> [Task to carry out]:
For the listing below, the answer is an exact retyping of the lines from the one with "PTM Prioritas Utama" through the one with "Tällä kertaa kala ei käynyt koukkuun kuin", both included, without pictures.

(Beginning of Available records)

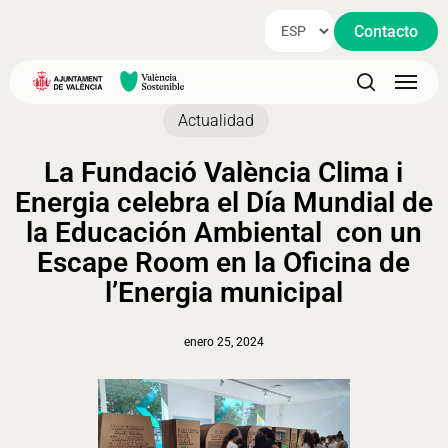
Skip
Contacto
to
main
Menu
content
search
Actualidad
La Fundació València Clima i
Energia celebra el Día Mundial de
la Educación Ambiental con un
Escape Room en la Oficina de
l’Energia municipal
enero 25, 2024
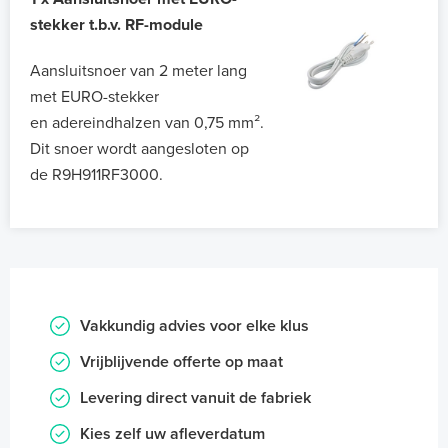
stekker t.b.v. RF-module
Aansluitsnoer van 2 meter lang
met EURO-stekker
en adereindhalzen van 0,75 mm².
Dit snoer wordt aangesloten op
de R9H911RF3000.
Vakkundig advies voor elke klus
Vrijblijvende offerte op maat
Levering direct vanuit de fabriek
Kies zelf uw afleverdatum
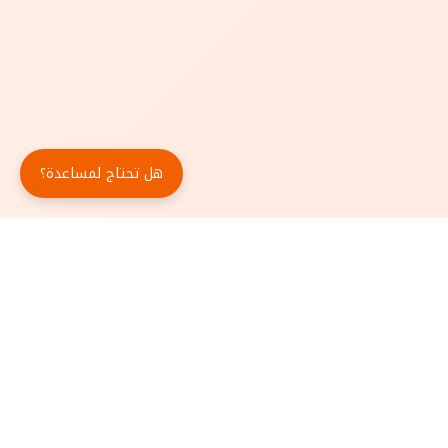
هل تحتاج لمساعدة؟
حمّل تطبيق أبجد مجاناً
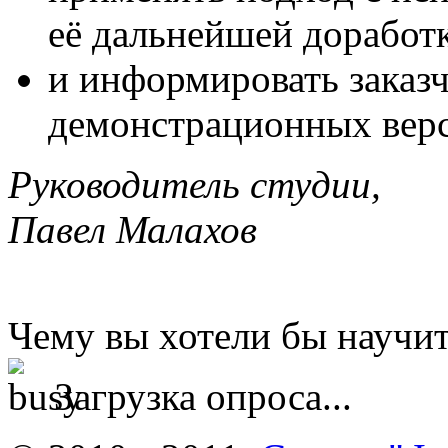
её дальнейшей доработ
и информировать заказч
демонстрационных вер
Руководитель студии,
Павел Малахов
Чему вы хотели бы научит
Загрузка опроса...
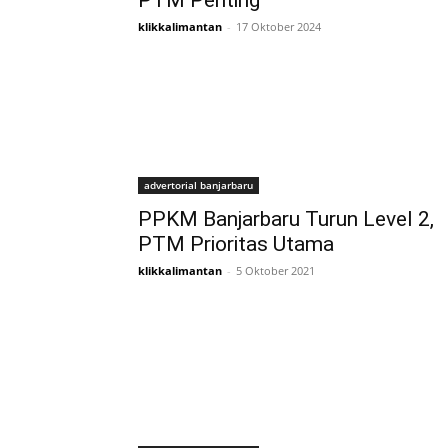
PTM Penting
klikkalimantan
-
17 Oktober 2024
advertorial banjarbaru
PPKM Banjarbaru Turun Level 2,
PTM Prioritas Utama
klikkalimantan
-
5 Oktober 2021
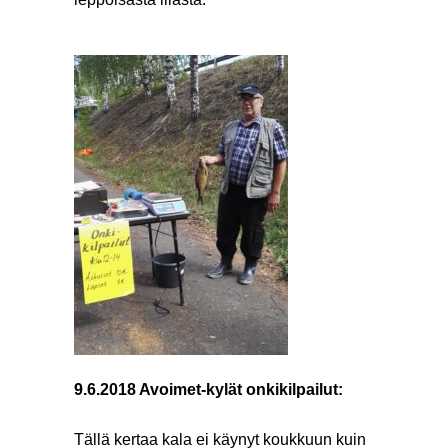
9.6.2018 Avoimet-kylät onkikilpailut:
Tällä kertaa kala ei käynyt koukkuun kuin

(End of Available records)
(Beginning of Available records)

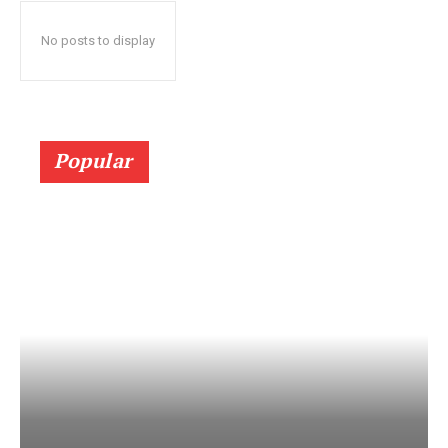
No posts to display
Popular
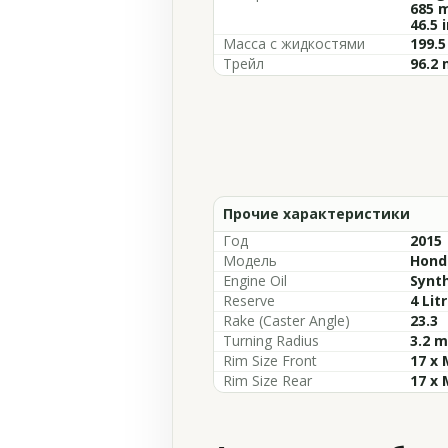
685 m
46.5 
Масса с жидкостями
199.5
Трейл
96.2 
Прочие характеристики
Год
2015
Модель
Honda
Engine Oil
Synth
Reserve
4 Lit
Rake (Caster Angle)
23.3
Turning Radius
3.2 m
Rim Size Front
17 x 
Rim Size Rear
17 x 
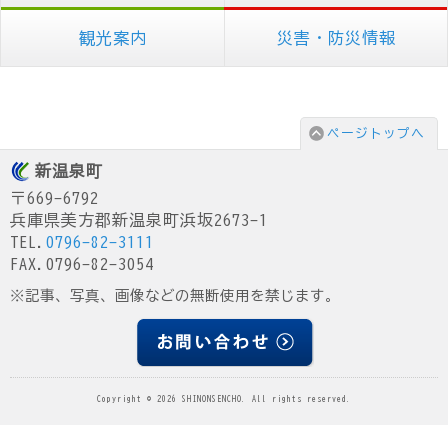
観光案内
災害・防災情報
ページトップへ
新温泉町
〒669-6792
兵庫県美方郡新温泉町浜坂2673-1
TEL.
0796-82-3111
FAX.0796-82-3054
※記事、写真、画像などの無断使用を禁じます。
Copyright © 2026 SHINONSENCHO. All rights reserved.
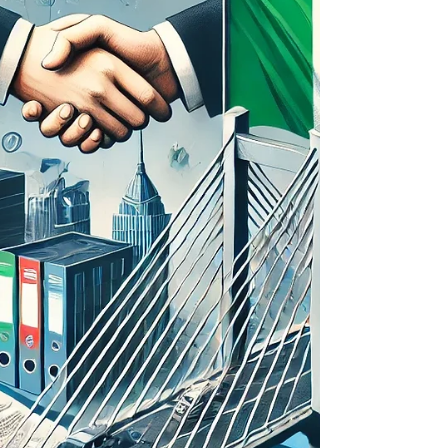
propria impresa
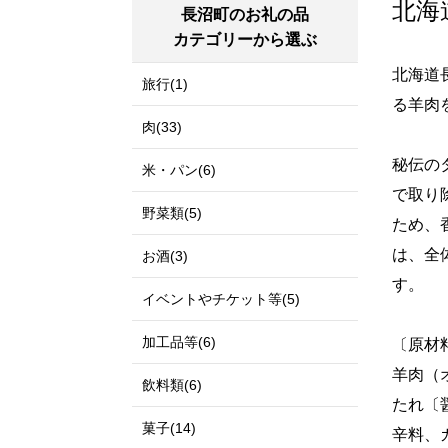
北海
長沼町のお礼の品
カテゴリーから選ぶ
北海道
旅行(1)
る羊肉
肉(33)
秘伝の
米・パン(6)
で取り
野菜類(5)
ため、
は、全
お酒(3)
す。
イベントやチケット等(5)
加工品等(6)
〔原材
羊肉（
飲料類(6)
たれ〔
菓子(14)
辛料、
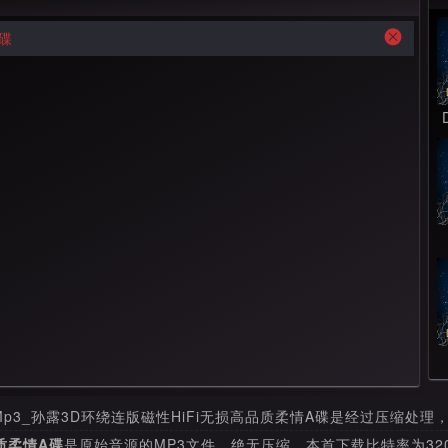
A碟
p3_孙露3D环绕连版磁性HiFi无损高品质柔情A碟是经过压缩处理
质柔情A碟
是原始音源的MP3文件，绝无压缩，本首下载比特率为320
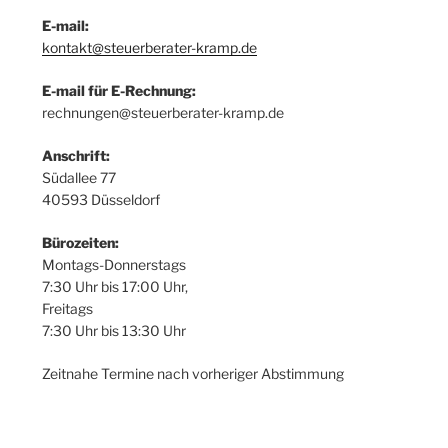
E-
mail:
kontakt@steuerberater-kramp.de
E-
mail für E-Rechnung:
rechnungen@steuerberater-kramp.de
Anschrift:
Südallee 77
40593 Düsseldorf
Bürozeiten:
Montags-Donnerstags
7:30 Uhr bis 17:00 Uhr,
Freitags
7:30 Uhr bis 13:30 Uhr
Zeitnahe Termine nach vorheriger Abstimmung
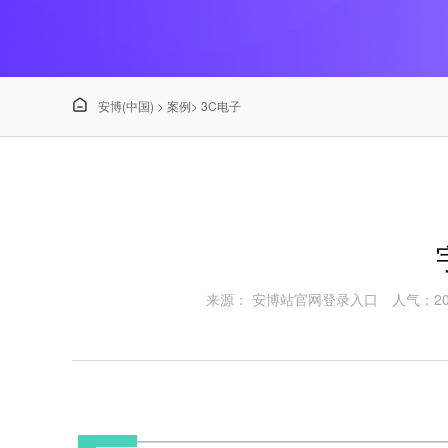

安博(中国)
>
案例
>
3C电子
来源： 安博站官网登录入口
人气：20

(End of Available records)

> [Result]:
PTM Prioritas Utama
klikkalimantan
-
5 Oktober 2021
9.6.2018 Avoimet-kylät onkikilpailut:
Tällä kertaa kala ei käynyt koukkuun kuin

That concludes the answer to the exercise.